Nous avons fait le choix de privilégier des modèles européens comme Mistral AI ou reciTAL pour les traitements d’intelligence artificielle. L’objectif est simple : faire bénéficier nos clients des avancées de l’IA documentaire sans transférer leurs données critiques vers des infrastructures soumises au Cloud Act.
Concrètement, les documents restent sur le territoire, sous juridiction française. Les modèles utilisés sont conçus dans un cadre européen, plus aligné avec le RGPD et l’AI Act. Et le modèle économique reste lisible, sans le risque d’une multiplication des tarifs une fois la dépendance installée.
Ce que la souveraineté numérique de l’IA change pour vous
Choisir une IA souveraine pour sa gestion documentaire, ce n’est pas un geste défensif. C’est une décision pragmatique qui sécurise trois choses à la fois.
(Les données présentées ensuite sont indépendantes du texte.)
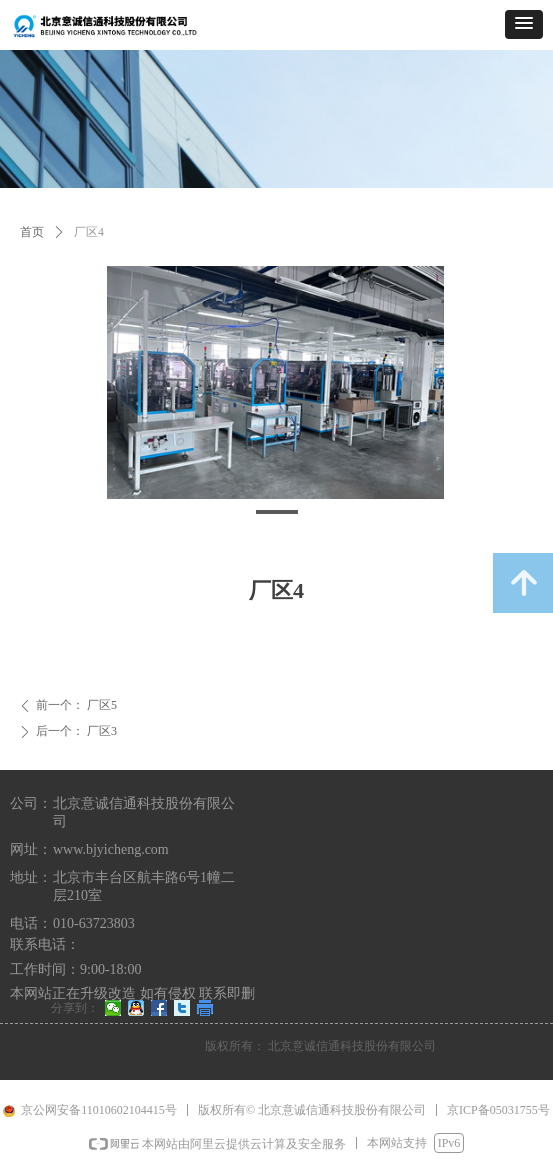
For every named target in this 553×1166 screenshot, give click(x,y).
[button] (524, 24)
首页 (32, 232)
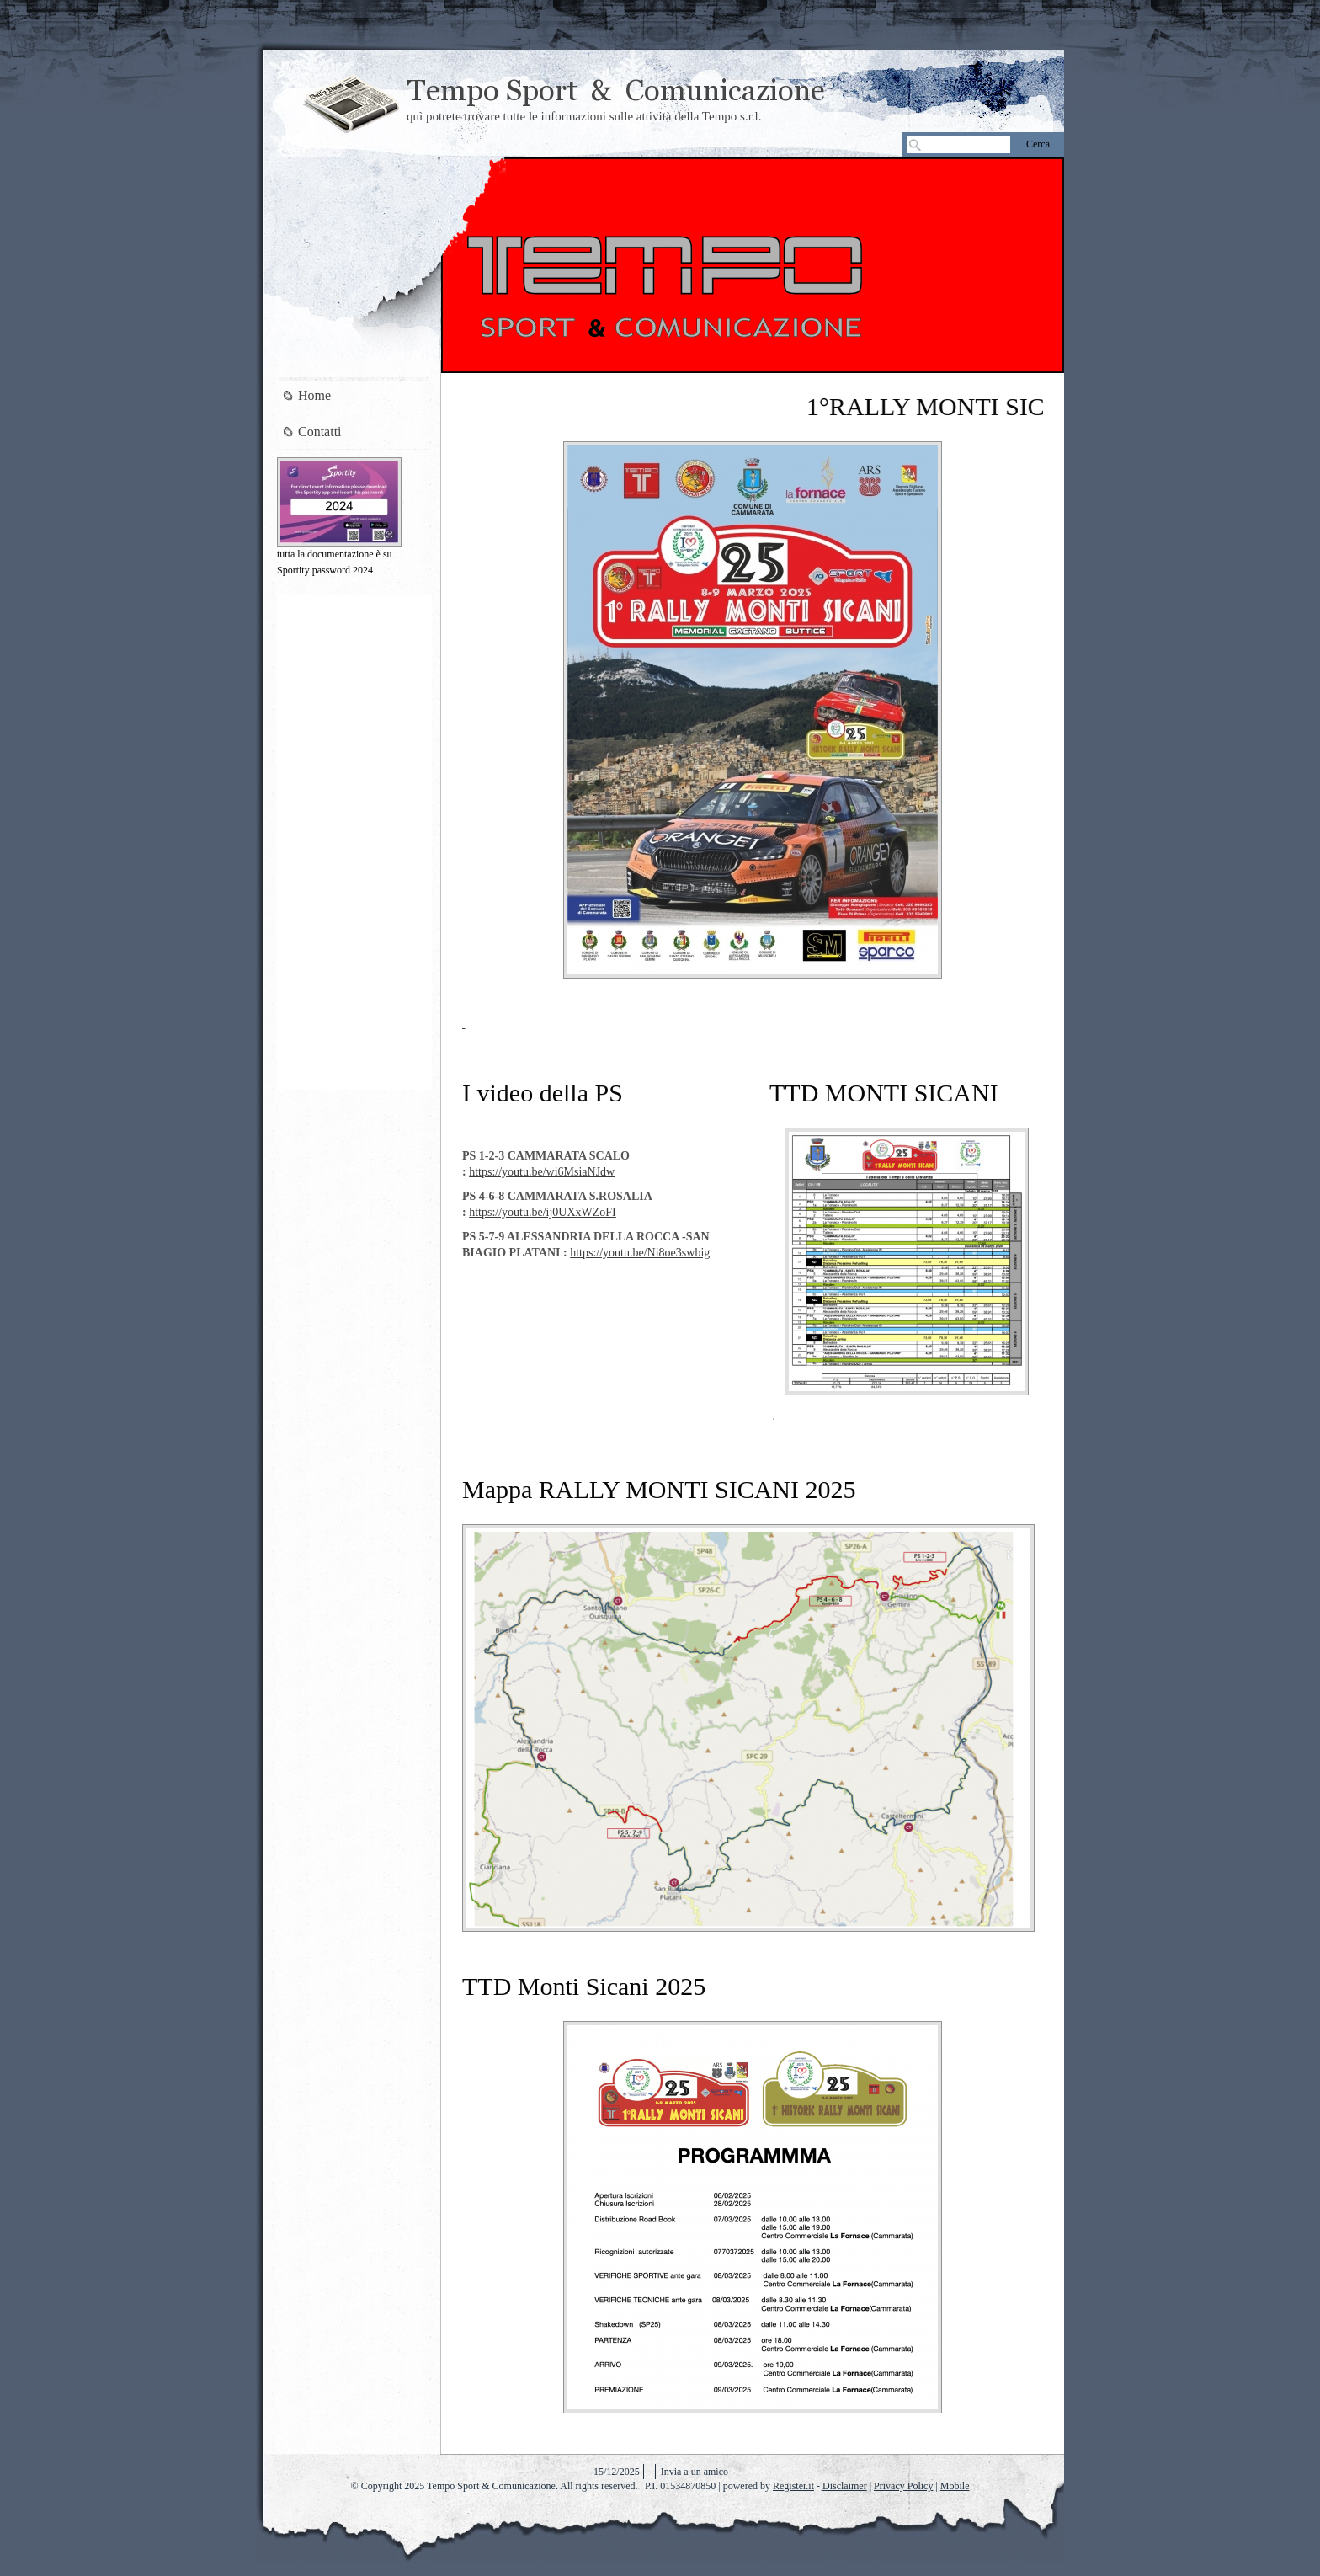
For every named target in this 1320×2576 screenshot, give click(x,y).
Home (314, 395)
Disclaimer (844, 2486)
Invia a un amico (694, 2471)
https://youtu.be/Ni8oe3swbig (640, 1252)
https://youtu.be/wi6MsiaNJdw (542, 1171)
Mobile (955, 2486)
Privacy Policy (903, 2486)
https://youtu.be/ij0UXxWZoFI (542, 1212)
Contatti (320, 431)
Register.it (793, 2486)
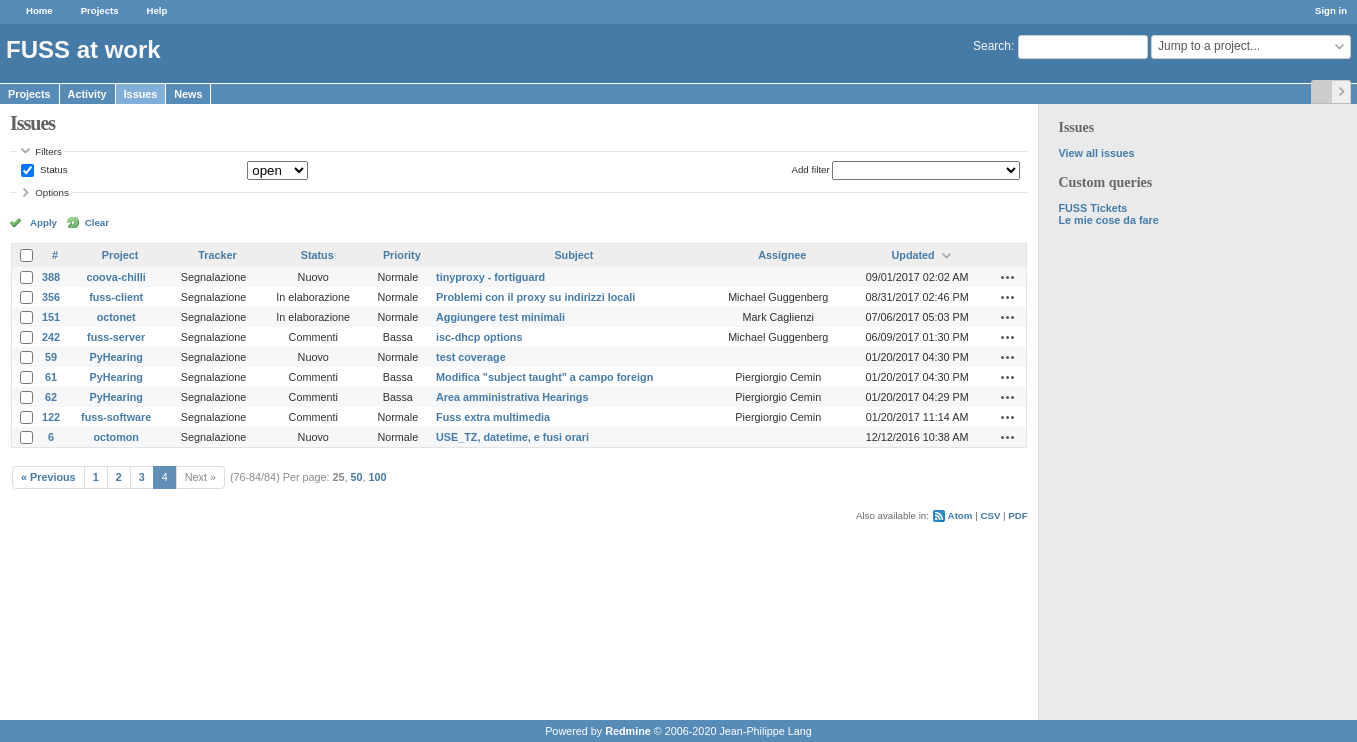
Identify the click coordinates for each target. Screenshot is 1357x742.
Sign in (1331, 10)
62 (51, 397)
La juridiction, d’abord : en cas de litige, c’est le droit français et européen qui s’applique, pas une réglementation extraterritoriale. La pérennité, ensuite : votre fournisseur ne peut pas vous couper l’accès pour des motifs géopolitiques, ni faire exploser sa grille tarifaire sans alternative. La pertinence, enfin : des modèles pensés pour le marché européen comprennent mieux votre langue, votre droit et vos usages.
La souveraineté numérique de l’IA n’est pas un supplément d’âme. C’est la condition pour que l’intelligence artificielle reste un outil que vous maîtrisez, pas une dépendance que vous subissez.